Discussion:
[Abook-devel] [Fwd: [patch] import of ldif files]
Christian Brabandt
2012-12-13 07:56:24 UTC
Permalink
Hi this is a small patch to optimise the ldif importer.
It doesn't really make sense, to run through the complete list of ldif
fields, once we have added one item successfully.
Please check:


git diff filter.c
diff --git a/filter.c b/filter.c
index 13a0234..ad58d5f 100644
--- a/filter.c
+++ b/filter.c
@@ -640,6 +640,7 @@ ldif_convert(ldif_item item, char *type, char *value)
free(item_fget(item, i));

item_fput(item, i, xstrdup(value));
+ break;
}
}
}



regards,
Christian
--
weapon, n.:
An index of the lack of development of a culture.
Raphaël
2012-12-13 17:58:09 UTC
Permalink
Post by Christian Brabandt
Hi this is a small patch to optimise the ldif importer.
It doesn't really make sense, to run through the complete list of ldif
fields, once we have added one item successfully.
pushed. thanks!

You may want to also test the 4 following commits, respectively:
* cleanup and fix a segfault in LDIF import
* allow the LDIF filter to parse from stdin
* keep the LDIF export from dumping NULL email field
* don't reject LDIF records not having a "xmozillanickname"


regards
Christian Brabandt
2012-12-13 19:27:33 UTC
Permalink
Hi Raphaël!
Post by Raphaël
* don't reject LDIF records not having a "xmozillanickname"
<snip>
--- a/filter.c
+++ b/filter.c
@@ -609,10 +609,6 @@ ldif_add_item(ldif_item li)

item = item_create();

- if(!li[LDIF_ITEM_FIELDS -1])
- goto bail_out;
-
-

I am not sure this is actually correct. I think, this will always be
field objetclass which I think, always needs to be present.

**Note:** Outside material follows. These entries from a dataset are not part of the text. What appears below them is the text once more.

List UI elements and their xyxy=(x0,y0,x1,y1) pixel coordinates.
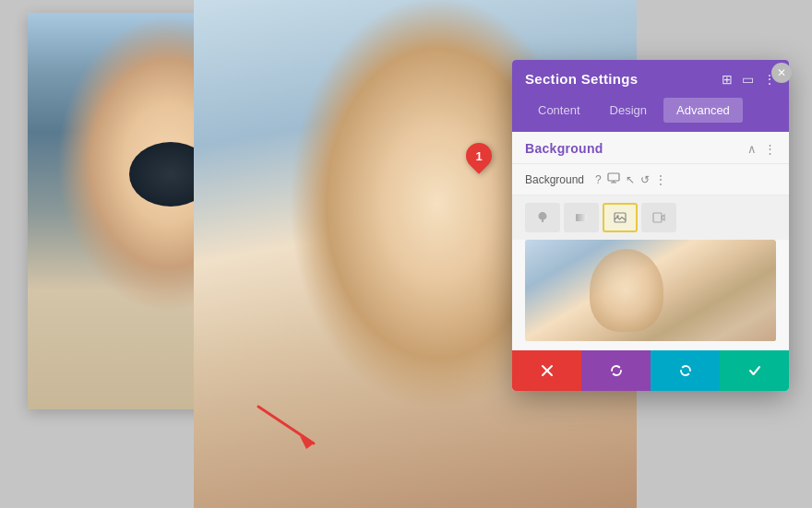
svg-rect-5 xyxy=(576,214,587,221)
redo-button[interactable] xyxy=(651,350,720,391)
close-icon: ✕ xyxy=(777,67,786,78)
bg-type-video[interactable] xyxy=(641,203,676,232)
panel-title: Section Settings xyxy=(525,71,638,87)
badge-number: 1 xyxy=(475,149,482,163)
action-buttons xyxy=(512,350,789,391)
cancel-button[interactable] xyxy=(512,350,581,391)
background-section-header: Background ∧ ⋮ xyxy=(512,132,789,164)
settings-panel: Section Settings ⊞ ▭ ⋮ Content Design Ad… xyxy=(512,60,789,391)
svg-rect-8 xyxy=(653,213,662,222)
bg-section-controls: ∧ ⋮ xyxy=(747,142,776,156)
bg-row: Background ? ↖ ↺ ⋮ xyxy=(512,164,789,195)
panel-header: Section Settings ⊞ ▭ ⋮ xyxy=(512,60,789,98)
preview-image xyxy=(525,240,776,341)
cursor-icon[interactable]: ↖ xyxy=(626,173,635,186)
bg-label: Background xyxy=(525,173,584,186)
collapse-icon[interactable]: ▭ xyxy=(742,73,754,86)
panel-header-icons: ⊞ ▭ ⋮ xyxy=(722,73,776,86)
reset-button[interactable] xyxy=(581,350,651,391)
panel-tabs: Content Design Advanced xyxy=(512,98,789,132)
help-icon[interactable]: ? xyxy=(595,173,602,186)
section-more-icon[interactable]: ⋮ xyxy=(764,142,776,156)
arrow xyxy=(240,397,332,453)
svg-rect-2 xyxy=(608,173,619,181)
reset-icon[interactable]: ↺ xyxy=(640,173,650,186)
bg-type-image[interactable] xyxy=(603,203,638,232)
desktop-icon[interactable] xyxy=(607,171,620,187)
expand-icon[interactable]: ⊞ xyxy=(722,73,733,86)
panel-close-button[interactable]: ✕ xyxy=(771,63,792,83)
svg-line-0 xyxy=(258,407,314,443)
bg-type-gradient[interactable] xyxy=(564,203,599,232)
save-button[interactable] xyxy=(720,350,789,391)
panel-body: Background ∧ ⋮ Background ? ↖ ↺ xyxy=(512,132,789,391)
bg-row-icons: ? ↖ ↺ ⋮ xyxy=(595,171,666,187)
row-more-icon[interactable]: ⋮ xyxy=(655,173,666,186)
tab-content[interactable]: Content xyxy=(525,98,593,123)
section-collapse-icon[interactable]: ∧ xyxy=(747,142,757,156)
background-section-title: Background xyxy=(525,141,603,156)
bg-type-tabs xyxy=(512,195,789,240)
tab-advanced[interactable]: Advanced xyxy=(663,98,743,123)
bg-type-color[interactable] xyxy=(525,203,560,232)
tab-design[interactable]: Design xyxy=(597,98,660,123)
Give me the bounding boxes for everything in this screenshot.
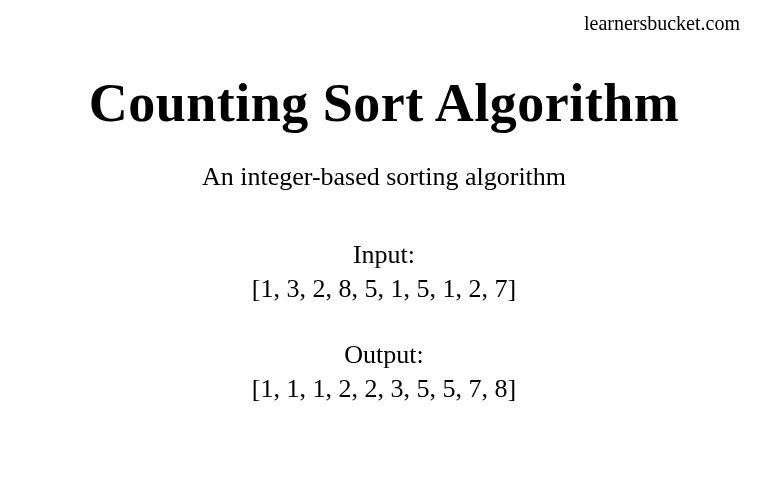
page-subtitle: An integer-based sorting algorithm — [0, 162, 768, 192]
input-value: [1, 3, 2, 8, 5, 1, 5, 1, 2, 7] — [0, 274, 768, 304]
output-label: Output: — [0, 340, 768, 370]
input-label: Input: — [0, 240, 768, 270]
input-block: Input: [1, 3, 2, 8, 5, 1, 5, 1, 2, 7] — [0, 240, 768, 304]
output-value: [1, 1, 1, 2, 2, 3, 5, 5, 7, 8] — [0, 374, 768, 404]
main-content: Counting Sort Algorithm An integer-based… — [0, 0, 768, 404]
output-block: Output: [1, 1, 1, 2, 2, 3, 5, 5, 7, 8] — [0, 340, 768, 404]
brand-label: learnersbucket.com — [584, 12, 740, 35]
page-title: Counting Sort Algorithm — [0, 72, 768, 134]
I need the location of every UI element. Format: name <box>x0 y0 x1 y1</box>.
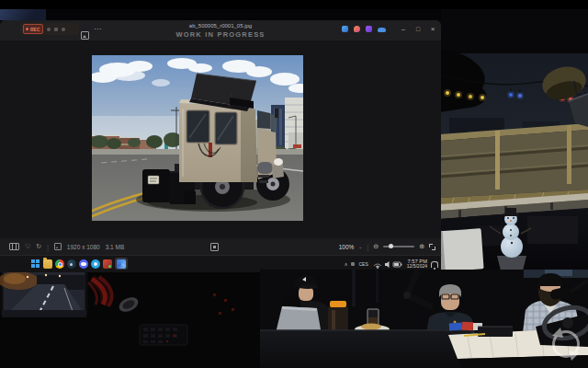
image-filesize: 3.1 MB <box>106 244 125 250</box>
capture-rec-overlay[interactable]: REC <box>20 23 79 35</box>
jar <box>328 301 348 334</box>
photo-viewer-area <box>0 40 441 238</box>
photos-statusbar: ♡ ↻ | 1920 x 1080 3.1 MB 100% ⌄ | ⊖ ⊕ <box>0 238 441 255</box>
door-button-panel <box>140 325 187 345</box>
photos-app-icon <box>117 259 126 269</box>
image-preview-icon[interactable] <box>81 31 89 40</box>
game-view-cab <box>0 268 268 368</box>
file-info-icon <box>54 243 62 250</box>
stream-frame: REC ⋯ ab_500005_r0001_05.jpg WORK IN PRO… <box>0 0 588 368</box>
photos-app-window: REC ⋯ ab_500005_r0001_05.jpg WORK IN PRO… <box>0 20 441 255</box>
zoom-level[interactable]: 100% <box>339 244 355 250</box>
rotate-icon[interactable]: ↻ <box>36 243 41 250</box>
fullscreen-icon[interactable] <box>429 244 435 250</box>
window-title: ab_500005_r0001_05.jpg <box>110 23 331 29</box>
favorite-icon[interactable]: ♡ <box>25 243 30 250</box>
chevron-down-icon[interactable]: ⌄ <box>358 244 362 249</box>
game-view-right <box>440 9 588 270</box>
photo-truck-image <box>92 55 303 221</box>
webcam-feed <box>260 270 588 368</box>
white-panel <box>440 228 484 270</box>
statusbar-divider: | <box>47 244 49 250</box>
taskbar-icon-messenger[interactable] <box>91 259 100 269</box>
desk <box>260 330 471 368</box>
edit-image-icon[interactable] <box>342 26 348 32</box>
capture-settings-icon[interactable] <box>62 28 65 31</box>
taskbar-icon-photos-active[interactable] <box>115 258 128 270</box>
wifi-icon <box>377 267 379 269</box>
close-button[interactable]: × <box>428 25 437 33</box>
status-icons[interactable] <box>372 259 403 269</box>
taskbar-clock[interactable]: 7:57 PM 12/5/2024 <box>407 259 427 270</box>
taskbar-icon-discord[interactable] <box>79 259 88 269</box>
taskbar-icon-chrome[interactable] <box>55 259 64 269</box>
fit-to-window-icon[interactable] <box>210 243 219 251</box>
image-resolution: 1920 x 1080 <box>67 244 100 250</box>
zoom-in-icon[interactable]: ⊕ <box>419 243 424 250</box>
zoom-out-icon[interactable]: ⊖ <box>373 243 379 250</box>
wallpaper-detail <box>0 9 46 20</box>
ai-enhance-icon[interactable] <box>366 26 372 32</box>
rec-dot-icon <box>26 28 28 30</box>
notifications-bell-icon[interactable] <box>431 261 438 268</box>
desktop-capture: REC ⋯ ab_500005_r0001_05.jpg WORK IN PRO… <box>0 9 441 271</box>
speaker-icon <box>385 261 390 268</box>
photos-titlebar: REC ⋯ ab_500005_r0001_05.jpg WORK IN PRO… <box>0 20 441 40</box>
webcam-scene <box>260 270 588 368</box>
statusbar-divider: | <box>368 244 369 250</box>
maximize-button[interactable]: □ <box>413 26 423 32</box>
capture-mic-icon[interactable] <box>54 28 58 31</box>
rec-label: REC <box>30 27 40 32</box>
taskbar-icon-game-launcher[interactable] <box>103 259 112 269</box>
zoom-slider-handle[interactable] <box>389 244 393 248</box>
hidden-icons-chevron[interactable]: ∧ <box>345 261 348 267</box>
onedrive-icon[interactable] <box>378 28 386 32</box>
taskbar-icon-start[interactable] <box>31 259 40 269</box>
filmstrip-icon[interactable] <box>9 243 19 250</box>
language-indicator[interactable]: CES <box>358 261 368 267</box>
tray-app-icon[interactable] <box>351 262 355 266</box>
minimize-button[interactable]: – <box>399 26 408 32</box>
zoom-slider[interactable] <box>383 246 414 247</box>
side-mirror <box>0 270 86 317</box>
desktop-wallpaper-strip <box>0 9 441 20</box>
wip-caption: WORK IN PROGRESS <box>110 30 331 39</box>
visual-search-icon[interactable] <box>354 26 360 32</box>
capture-camera-icon[interactable] <box>47 28 51 31</box>
rec-badge: REC <box>23 24 43 34</box>
taskbar-icon-file-explorer[interactable] <box>43 259 52 269</box>
taskbar-icon-steam[interactable] <box>67 259 76 269</box>
window-title-area: ab_500005_r0001_05.jpg WORK IN PROGRESS <box>110 20 331 39</box>
more-options-icon[interactable]: ⋯ <box>94 26 101 33</box>
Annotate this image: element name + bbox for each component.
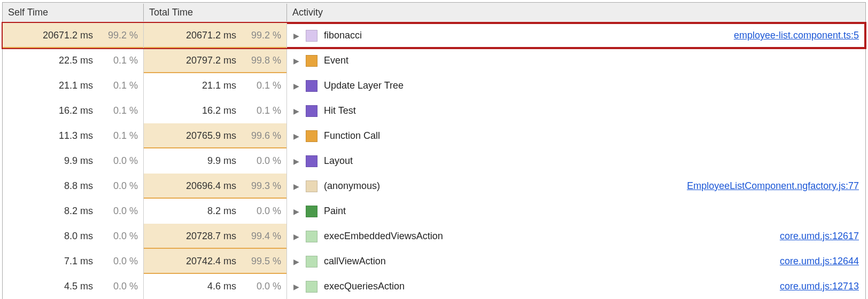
disclosure-triangle-icon[interactable]: ▶ [293, 207, 299, 216]
table-body: 20671.2 ms99.2 %20671.2 ms99.2 %▶fibonac… [3, 23, 865, 299]
activity-label: Event [324, 55, 348, 66]
activity-cell: ▶Paint [287, 199, 865, 224]
time-pct: 0.1 % [244, 105, 281, 116]
disclosure-triangle-icon[interactable]: ▶ [293, 132, 299, 140]
time-cell-total: 8.2 ms0.0 % [144, 199, 287, 224]
activity-cell: ▶callViewActioncore.umd.js:12644 [287, 249, 865, 274]
disclosure-triangle-icon[interactable]: ▶ [293, 282, 299, 291]
time-cell-total: 20742.4 ms99.5 % [144, 249, 287, 274]
source-link[interactable]: core.umd.js:12644 [780, 256, 859, 267]
table-row[interactable]: 4.5 ms0.0 %4.6 ms0.0 %▶execQueriesAction… [3, 274, 865, 299]
time-pct: 99.3 % [244, 180, 281, 192]
time-pct: 0.0 % [100, 256, 138, 267]
time-pct: 99.2 % [100, 30, 138, 41]
source-link[interactable]: core.umd.js:12617 [780, 231, 859, 242]
table-row[interactable]: 21.1 ms0.1 %21.1 ms0.1 %▶Update Layer Tr… [3, 73, 865, 98]
disclosure-triangle-icon[interactable]: ▶ [293, 257, 299, 266]
time-cell-total: 9.9 ms0.0 % [144, 148, 287, 174]
activity-label: fibonacci [324, 30, 362, 41]
time-cell-total: 20797.2 ms99.8 % [144, 48, 287, 73]
activity-label: Hit Test [324, 105, 356, 116]
time-ms: 4.6 ms [207, 281, 236, 292]
table-row[interactable]: 8.2 ms0.0 %8.2 ms0.0 %▶Paint [3, 199, 865, 224]
activity-cell: ▶execQueriesActioncore.umd.js:12713 [287, 274, 865, 299]
activity-cell: ▶execEmbeddedViewsActioncore.umd.js:1261… [287, 224, 865, 249]
time-ms: 20671.2 ms [186, 30, 236, 41]
time-pct: 0.0 % [244, 155, 281, 167]
table-row[interactable]: 16.2 ms0.1 %16.2 ms0.1 %▶Hit Test [3, 98, 865, 123]
time-pct: 0.1 % [100, 55, 138, 66]
category-swatch-icon [306, 155, 317, 167]
category-swatch-icon [306, 105, 317, 117]
time-ms: 16.2 ms [59, 105, 93, 116]
source-link[interactable]: EmployeeListComponent.ngfactory.js:77 [687, 180, 859, 192]
category-swatch-icon [306, 80, 317, 92]
time-pct: 0.1 % [244, 80, 281, 91]
time-pct: 0.0 % [100, 180, 138, 192]
category-swatch-icon [306, 231, 317, 242]
category-swatch-icon [306, 256, 317, 267]
time-pct: 99.2 % [244, 30, 281, 41]
time-pct: 99.8 % [244, 55, 281, 66]
activity-cell: ▶Event [287, 48, 865, 73]
source-link[interactable]: core.umd.js:12713 [780, 281, 859, 292]
table-row[interactable]: 7.1 ms0.0 %20742.4 ms99.5 %▶callViewActi… [3, 249, 865, 274]
disclosure-triangle-icon[interactable]: ▶ [293, 232, 299, 241]
disclosure-triangle-icon[interactable]: ▶ [293, 57, 299, 65]
time-pct: 0.0 % [100, 155, 138, 167]
time-pct: 0.0 % [244, 206, 281, 217]
time-ms: 20671.2 ms [43, 30, 93, 41]
activity-label: callViewAction [324, 256, 386, 267]
time-cell-self: 20671.2 ms99.2 % [3, 23, 144, 48]
time-pct: 0.1 % [100, 105, 138, 116]
table-row[interactable]: 11.3 ms0.1 %20765.9 ms99.6 %▶Function Ca… [3, 123, 865, 148]
time-cell-total: 4.6 ms0.0 % [144, 274, 287, 299]
time-ms: 8.8 ms [64, 180, 93, 192]
time-ms: 20728.7 ms [186, 231, 236, 242]
disclosure-triangle-icon[interactable]: ▶ [293, 157, 299, 166]
time-cell-total: 16.2 ms0.1 % [144, 98, 287, 123]
time-ms: 9.9 ms [64, 155, 93, 167]
source-link[interactable]: employee-list.component.ts:5 [734, 30, 859, 41]
time-ms: 20742.4 ms [186, 256, 236, 267]
disclosure-triangle-icon[interactable]: ▶ [293, 107, 299, 115]
disclosure-triangle-icon[interactable]: ▶ [293, 182, 299, 191]
time-cell-self: 8.0 ms0.0 % [3, 224, 144, 249]
disclosure-triangle-icon[interactable]: ▶ [293, 82, 299, 90]
time-ms: 20696.4 ms [186, 180, 236, 192]
category-swatch-icon [306, 55, 317, 67]
col-header-total-time[interactable]: Total Time [144, 4, 287, 21]
col-header-self-time[interactable]: Self Time [3, 4, 144, 21]
activity-label: execQueriesAction [324, 281, 405, 292]
disclosure-triangle-icon[interactable]: ▶ [293, 32, 299, 40]
time-cell-self: 22.5 ms0.1 % [3, 48, 144, 73]
time-ms: 21.1 ms [202, 80, 236, 91]
table-row[interactable]: 8.8 ms0.0 %20696.4 ms99.3 %▶(anonymous)E… [3, 174, 865, 199]
time-pct: 99.4 % [244, 231, 281, 242]
time-cell-total: 20765.9 ms99.6 % [144, 123, 287, 148]
activity-cell: ▶Layout [287, 148, 865, 174]
time-ms: 21.1 ms [59, 80, 93, 91]
time-pct: 0.0 % [100, 206, 138, 217]
activity-label: Paint [324, 206, 346, 217]
time-pct: 0.1 % [100, 130, 138, 141]
time-cell-self: 8.2 ms0.0 % [3, 199, 144, 224]
time-ms: 4.5 ms [64, 281, 93, 292]
time-pct: 0.0 % [100, 281, 138, 292]
time-cell-total: 21.1 ms0.1 % [144, 73, 287, 98]
category-swatch-icon [306, 130, 317, 142]
activity-label: Layout [324, 155, 353, 167]
time-cell-self: 16.2 ms0.1 % [3, 98, 144, 123]
time-ms: 7.1 ms [64, 256, 93, 267]
table-row[interactable]: 20671.2 ms99.2 %20671.2 ms99.2 %▶fibonac… [3, 23, 865, 48]
time-cell-self: 7.1 ms0.0 % [3, 249, 144, 274]
time-ms: 11.3 ms [59, 130, 93, 141]
table-row[interactable]: 22.5 ms0.1 %20797.2 ms99.8 %▶Event [3, 48, 865, 73]
table-row[interactable]: 8.0 ms0.0 %20728.7 ms99.4 %▶execEmbedded… [3, 224, 865, 249]
activity-cell: ▶(anonymous)EmployeeListComponent.ngfact… [287, 174, 865, 199]
time-ms: 22.5 ms [59, 55, 93, 66]
table-row[interactable]: 9.9 ms0.0 %9.9 ms0.0 %▶Layout [3, 148, 865, 174]
time-cell-self: 8.8 ms0.0 % [3, 174, 144, 199]
time-pct: 99.5 % [244, 256, 281, 267]
col-header-activity[interactable]: Activity [287, 4, 865, 21]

So this is actualy useful, to discard invalid ldif files.

regards,
Christian
--
Lieber unheimlich drauf, als total unten durch.
Raphaël
2012-12-14 00:37:43 UTC
Permalink
Post by Christian Brabandt
Hi Raphaël!
<snip>
--- a/filter.c
+++ b/filter.c
@@ -609,10 +609,6 @@ ldif_add_item(ldif_item li)
item = item_create();
- if(!li[LDIF_ITEM_FIELDS -1])
- goto bail_out;
-
-
I am not sure this is actually correct. I think, this will always be
field objetclass which I think, always needs to be present.
So this is actualy useful, to discard invalid ldif files.
You're partly right. After a deeper look there's definitely a
bug: this test *could* have been useful but *actually* wasn't.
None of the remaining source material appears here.